What an empty and disgraceful travesty of an answer.
You missed the only question of importance. Just like a person of faith to fail to see the obvious.Tell me what did you fail to understand by this?
Now you're resorting to misrepresenting my responses? Let's get the context right:
Lev: "It's obvious enough here that my Philosophy 101 trumps your prospective RelSt Ph.D. Unless you can demonstrate the viability of your argument."
Me: "
Insofar as my first premise is a generally-accepted principle and my second premise appeals to an accepted scientific theory, I believe I have. 3 is the conclusion that follows from 1 & 2.

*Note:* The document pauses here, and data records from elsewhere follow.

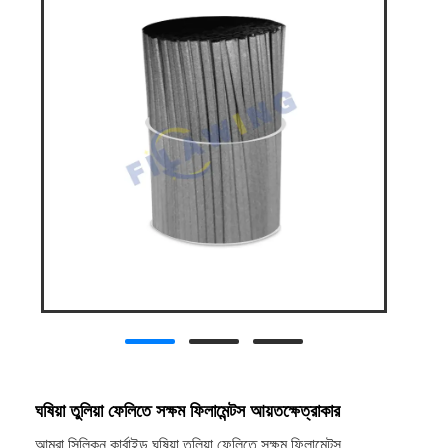
ঘষিয়া তুলিয়া ফেলিতে সক্ষম ফিলামেন্টস আয়তক্ষেত্রাকার
আমরা সিলিকন কার্বাইড ঘষিয়া তুলিয়া ফেলিতে সক্ষম ফিলামেন্টস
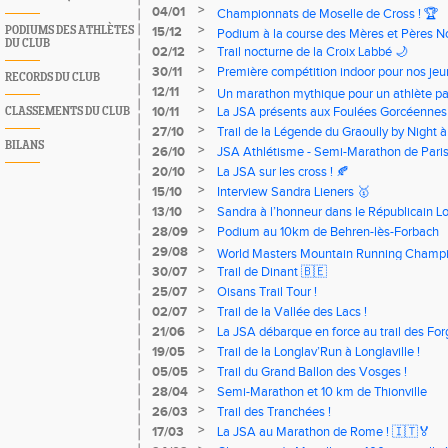
>
04/01
Championnats de Moselle de Cross ! 🏆
>
PODIUMS DES ATHLÈTES
15/12
Podium à la course des Mères et Pères N
DU CLUB
>
02/12
Trail nocturne de la Croix Labbé 🌙
>
30/11
Première compétition indoor pour nos jeu
RECORDS DU CLUB
>
12/11
Un marathon mythique pour un athlète pas
>
10/11
La JSA présents aux Foulées Gorcéennes 
CLASSEMENTS DU CLUB
>
27/10
Trail de la Légende du Graoully by Night 
BILANS
>
26/10
JSA Athlétisme - Semi-Marathon de Pari
>
20/10
La JSA sur les cross ! 🍂
>
15/10
Interview Sandra Lieners 🥇
>
13/10
Sandra à l’honneur dans le Républicain Lo
>
28/09
Podium au 10km de Behren-lès-Forbach
>
29/08
World Masters Mountain Running Champ
>
30/07
Trail de Dinant 🇧🇪
>
25/07
Oisans Trail Tour !
>
02/07
Trail de la Vallée des Lacs !
>
21/06
La JSA débarque en force au trail des Forg
>
19/05
Trail de la Longlav’Run à Longlaville !
>
05/05
Trail du Grand Ballon des Vosges !
>
28/04
Semi-Marathon et 10 km de Thionville
>
26/03
Trail des Tranchées !
>
17/03
La JSA au Marathon de Rome ! 🇮🇹🏅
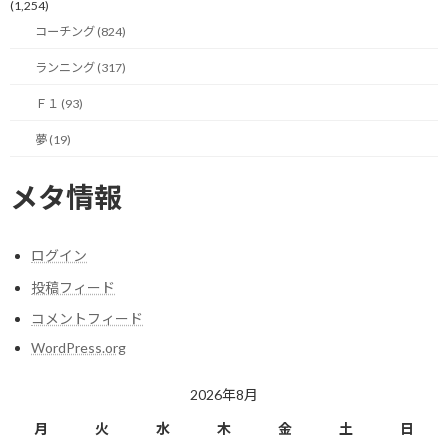
(1,254)
ただ、今の状況を考えると、5月にヨーロッパでのグランプリ開催
コーチング (824)
は難しそうな気がします。
ランニング (317)
一体どこまで影響は広がるんでしょう。
Ｆ１ (93)
そして、史上最大の22戦を予定していたF1の2020年シーズンは何
夢 (19)
戦開催されるのでしょうか？
健康や安全が第一なのは言うまでもありませんが、今の状況がど
メタ情報
こで収束するのか気になります。
今日も一緒にF1を楽しみましょう！
ログイン
投稿フィード
コメントフィード
関連
WordPress.org
2026年8月
月
火
水
木
金
土
日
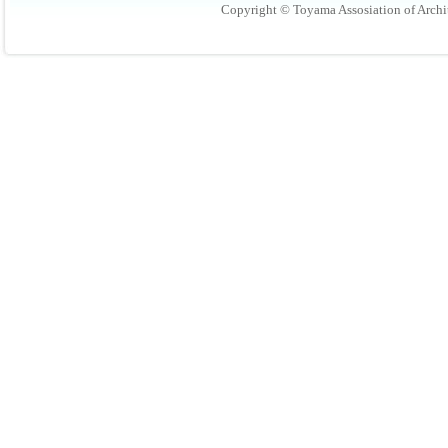
Copyright © Toyama Assosiation of Archit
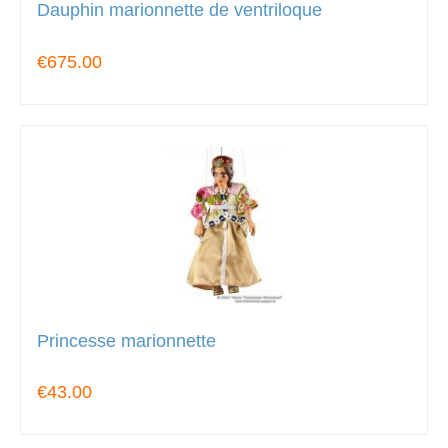
Dauphin marionnette de ventriloque
€675.00
Princesse marionnette
€43.00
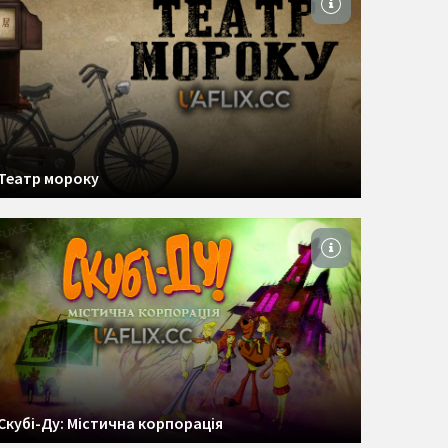
Театр мороку
Скубі-Ду: Містична корпорація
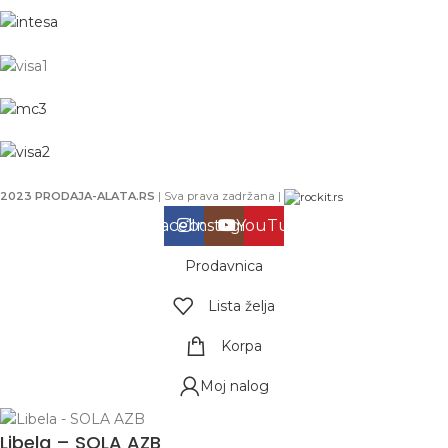
2023 PRODAJA-ALATA.RS
| Sva prava zadržana |
Facebook
Instagram
YouTube
Prodavnica
Lista želja
Korpa
Moj nalog
Libela – SOLA AZB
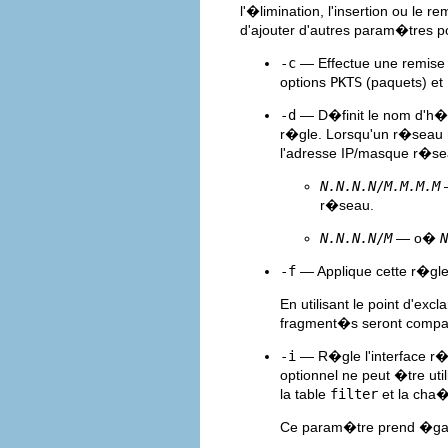
l'�limination, l'insertion ou le
d'ajouter d'autres param�tres po
-c
— Effectue une remise
options
PKTS
(paquets) et
-d
— D�finit le nom d'h�t
r�gle. Lorsqu'un r�seau r
l'adresse IP/masque r�s
N.N.N.N
/
M.M.M.M
r�seau.
N.N.N.N
/
M
— o�
N
-f
— Applique cette r�gl
En utilisant le point d'ex
fragment�s seront compa
-i
— R�gle l'interface r�
optionnel ne peut �tre u
la table
filter
et la cha�
Ce param�tre prend �gale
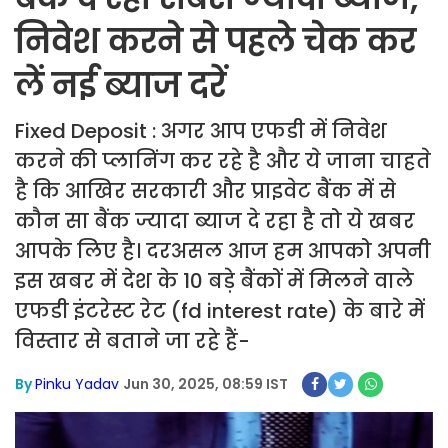
निवेश करने से पहले चेक कर
लें नई ब्याज दरें
Fixed Deposit : अगर आप एफडी में निवेश
करने की प्लानिंग कर रहे है और ये जाना चाहते
है कि आखिर सरकारी और प्राइवेट बैंक में से
कौन सा बैंक ज्यादा ब्याज दे रहा है तो ये खबर
आपके लिए है। दरअसल आज हम आपको अपनी
इस खबर में देश के 10 बड़े बैंकों में मिलने वाले
एफडी इंटरेस्ट रेट (fd interest rate) के बारे में
विस्तार से बताने जा रहे हैं-
By
Pinku Yadav
Jun 30, 2025, 08:59 IST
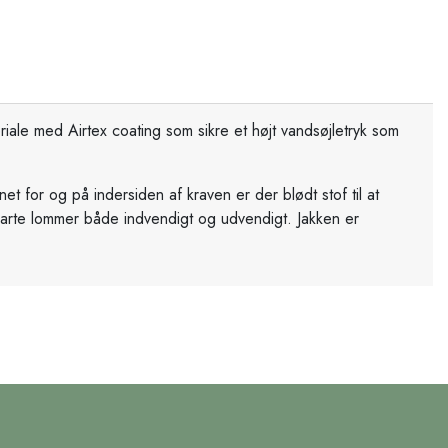
iale med Airtex coating som sikre et højt vandsøjletryk som
 for og på indersiden af kraven er der blødt stof til at
marte lommer både indvendigt og udvendigt. Jakken er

At this point, the burden is still on you to demonstrate how your objections hold, not simply state that you object.
So far, I am entirely unimpressed by your Philosophy 101 course. That, or you just didn't pay attention in class."

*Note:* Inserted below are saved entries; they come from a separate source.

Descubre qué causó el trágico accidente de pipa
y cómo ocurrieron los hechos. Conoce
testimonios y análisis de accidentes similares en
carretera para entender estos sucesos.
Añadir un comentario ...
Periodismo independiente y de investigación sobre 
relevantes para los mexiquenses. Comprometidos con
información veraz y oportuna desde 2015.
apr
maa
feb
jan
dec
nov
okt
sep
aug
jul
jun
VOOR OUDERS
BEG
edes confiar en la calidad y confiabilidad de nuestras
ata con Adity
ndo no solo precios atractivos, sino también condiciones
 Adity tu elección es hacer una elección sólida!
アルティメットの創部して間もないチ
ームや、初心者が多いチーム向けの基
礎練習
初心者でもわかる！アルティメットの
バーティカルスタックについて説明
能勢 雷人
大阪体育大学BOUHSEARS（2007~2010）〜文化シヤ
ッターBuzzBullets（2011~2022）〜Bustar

And in this case, you are behaving exactly like the person of faith you disdain. (And, fwiw, I'm not a person of faith. I'm quite the apostate. Too bad you never bothered to ask.)
Lev Muishkin wrote:So, let's imagine that your premises are true.
What makes you think that positing "god" as a cause does not transgress premise number 1?
And what makes you think the cause is best described by an ancient mythical entity?
Even when I accept your unfounded premises you fail to answer the most salient question that arise from your poor understanding of logic.
Please try harder - oh you don't have to - you are only doing bible school.[/quote]
At this point, it's clear you're not even reading my responses. If you were, you would have seen this:
ReliStuPhd wrote:I think here you're assuming that "god" began to exist, which is question-begging if you can't show it to be true. If we allow that non-contingency is logically necessary (I'm happy for you to show it's not), "god" is simply the theist's appellation for whatever is non-contingent. I'm hard-pressed to think of a mythical being who was not created, so they would all be contingent. If it'll help, I'm arguing from something like an Aristotelean position here, and not a Christian one, so don't take "god" to mean "the God of Christians." I would certainly not argue that all Christians understand "god" in a philosophically, logically, or even theologically robust sense. But as far as I know, we're not debating the existence of the Christian God here, just, well, "god." (That is, I'm open to the argument that YHWH or Allah are instantiations of the non-contingent "god," and therefore not provable by appeal to KCA or other such proofs.)
At this point, it's quite obvious to me that you're either unwilling or incapable of addressing the actual points. I spent some time crafting responses to your non-response objection to the KCA, despite the fact that you'd offered no support for you objection at all. You've focused on two points I already addressed and completely ignored the meat of my response: that you have to demonstrate how the premises I've advanced do not hold. And all of that is OK. I was hoping you'd be able to keep up, but it's clear you can't. You'd rather keep your objections to yourself rather than airing them here. It's a fairly common tactic when someone can't really rise to the occasion at hand. I've tried to show some respect by responding to your vacuous responses the best that I could, but I now see that was a mistake. Sad too, because I really was hoping you'd be able to bring something substantive to the table. Thankfully, Gingko, and Kayla to a lesser extent, filled that role.
The saddest thing in all of this? You don't seem to realize that by
not offering substantive objections to the KCA, you've effectively allowed it to stand. It would have been far better for you had you actually been able to point to the place where you showed this or that premise not to hold. Instead, your rebuttal of the KCA amounts to a single adjective: "unfounded." At this point, I doubt you even took Philosophy 101 and I
know that a bible college student would be better prepared to debate these points than you've shown yourself to be.
PS Thanks for showing the KCA holds by being unable to show it doesn't.
PPS If someone other than Lev is interested in continuing this, I'm definitely up for it.